_REQUIRED ACTION_
Wherever the string "працівників" turns up in the data, copy the whole line.

*** DATA FOR THE TASK ***

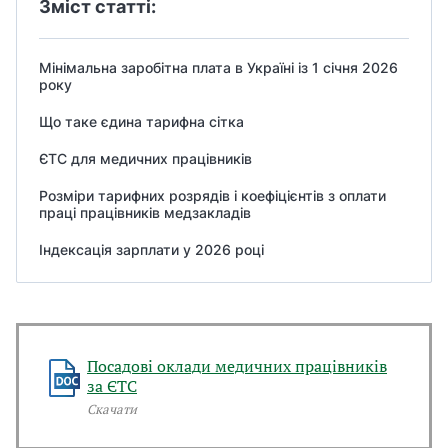
Зміст статті:
Мінімальна заробітна плата в Україні із 1 січня 2026
року
Що таке єдина тарифна сітка
ЄТС для медичних працівників
Розміри тарифних розрядів і коефіцієнтів з оплати
праці працівників медзакладів
Індексація зарплати у 2026 році
Посадові оклади медичних працівників
за ЄТС
Скачати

*** End of DATA FOR THE TASK ***

_OUTPUT FOR THIS EXERCISE_
ЄТС для медичних працівників
праці працівників медзакладів
Посадові оклади медичних працівників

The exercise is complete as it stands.